Mais l’inquiétude est brusquement montée en flèche ces derniers jours, avec l’irruption dans le débat de la possible suppression dans la réforme à venir des pensions de réversion. Ce dispositif, qui coûte 36 milliards d’euros par an, permet aux veufs et veuves de toucher une partie de la retraite de leur conjoint décédé. Si Jean-Paul Delevoye démine le terrain en assurant ne pas vouloir les rayer de la carte, il réfléchit bel et bien à une remise à plat des règles, au nom de la nécessaire harmonisation entre les 42 régimes actuels.

Double front

L’inquiétude est d’autant plus forte que l’ancien ministre de Jacques Chirac a, dans le même temps, ouvert un autre front sensible, celui des droits familiaux: ce sont eux qui permettent par exemple aux femmes de gagner 8 trimestres de cotisation retraite par enfant dans le privé, ou aux parents de 3 enfants et plus de bénéficier d’une majoration de la pension de base de 10 %, etc. Ces droits ont été créés initialement pour compenser le fait qu’un enfant est un coût, limitant de fait la capacité des parents d’épargner pour leur retraite future. Malgré l’habileté de Jean-Paul Delevoye et sa méthode de concertation souvent louée, ce double front a semé le doute.

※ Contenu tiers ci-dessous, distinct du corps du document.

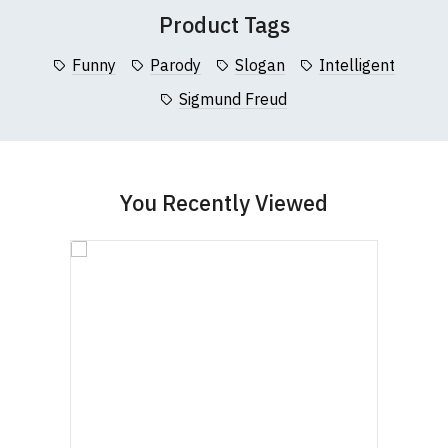
(Height (a) = top of collar to bottom of garment;
Product Tags
Width (b) = armpit to armpit)
N.b. in the event of garments from our usual
Funny
Parody
Slogan
Intelligent
supplier being unavailable/out of stock, we will
Sigmund Freud
substitute for an equivalent or better quality
garment from an alternative supplier.
If you have very specific size requirements please
contact us to discuss
.
You Recently Viewed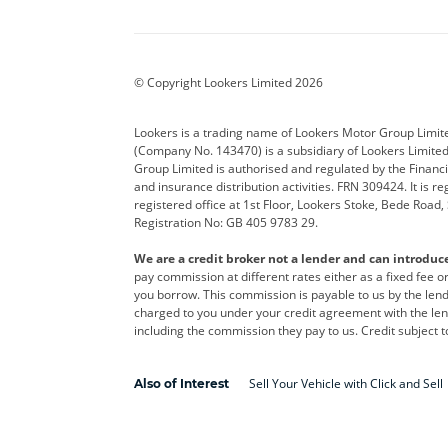
Aston Martin
Audi
Bentl
BYD
Cadillac
Car H
Corvette
CUPRA
Dacia
© Copyright Lookers Limited 2026
DS Automobiles
Electric
Ferrar
Lookers is a trading name of Lookers Motor Group Limit
(Company No. 143470) is a subsidiary of Lookers Limit
Geely
GWM
Hyund
Group Limited is authorised and regulated by the Financi
and insurance distribution activities. FRN 309424. It is 
Kia
Land Rover
Leapm
registered office at 1st Floor, Lookers Stoke, Bede Road
Registration No: GB 405 9783 29.
Maserati
Mercedes-Benz
MINI
We are a credit broker not a lender and can introduc
Polestar
Range Rover
Renau
pay commission at different rates either as a fixed fee 
you borrow. This commission is payable to us by the lende
smart
Toyota
Vauxh
charged to you under your credit agreement with the lend
including the commission they pay to us. Credit subject t
Volvo
Yamaha
Sell Your Vehicle with Click and Sell
Also of Interest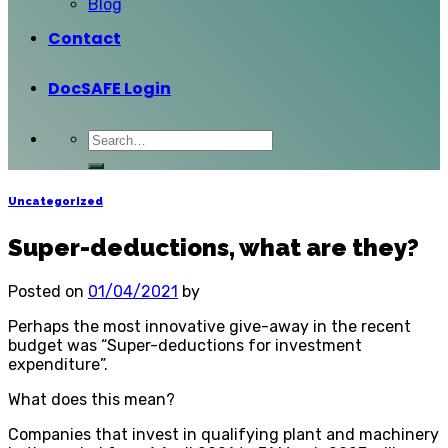
Blog
Contact
DocSAFE Login
Uncategorized
Super-deductions, what are they?
Posted on
01/04/2021
by
Perhaps the most innovative give-away in the recent
budget was “Super-deductions for investment
expenditure”.
What does this mean?
Companies that invest in qualifying plant and machinery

Un doute alimenté par deux autres inquiétudes de taille. D’une part, les différentes professions découvrent les unes après les autres soit qu’elles cotisent moins que d’autres, ou sur une assiette réduite, ou les deux. C’est en particulier le cas des indépendants et professions libérales, dont certaines cotisent autour de 15 % (contre 28 % pour les salariés du privé) mais peuvent néanmoins s’assurer une retraite correcte, car la démographie de leur profession est dynamique. Les aligner sur le taux de cotisation des salariés dans un régime unifié serait bien évidemment insoutenable.

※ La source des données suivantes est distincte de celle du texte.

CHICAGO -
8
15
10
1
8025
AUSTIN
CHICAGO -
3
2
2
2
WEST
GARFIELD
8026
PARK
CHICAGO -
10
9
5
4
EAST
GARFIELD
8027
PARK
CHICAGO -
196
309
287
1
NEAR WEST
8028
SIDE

D’autre part, Emmanuel Macron avait affirmé qu’il n’avait pas besoin de réforme «paramétrique», car l’équilibre financier du système était assuré. Or, si le déficit des retraites, très creusé en 2010, s’est résorbé pour arriver quasiment à l’équilibre en 2017, il va rapidement repartir à la hausse et sera particulièrement important au début des années 2030, a rappelé le Conseil d’orientation des retraites (COR) dans son rapport annuel publié la semaine dernière. Et ce, en l’absence de toute crise économique, à l’image de celle de 2008, d’ici là…

Double promesse qui paraît intenable

Au final, la réforme «systémique» promise par Emmanuel Macron sera-t-elle suffisante? Le Chef de l’État s’est engagé à ce que les pensions ne baissent pas. Mais, en même temps, il a aussi promis de ne pas relever l’âge légal de départ en retraite «qui restera fixé à 62 ans». Une double promesse qui paraît intenable quand on sait que les Français disposent de la plus longue durée de retraite de tous les pays européens, partent en moyenne 5 ans plus tôt et bénéficient d’un taux de remplacement supérieur à la moyenne de l’OCDE. «On ne pourra pas rester dans l’évitement habile du vrai sujet: la nécessité d’augmenter l’âge de départ, demander aux gens de travailler plus longtemps. Ce n’est pas facile, mais tous les autres pays autour de nous l’ont fait», conclut Éric Woerth, artisan de la réforme de 2010.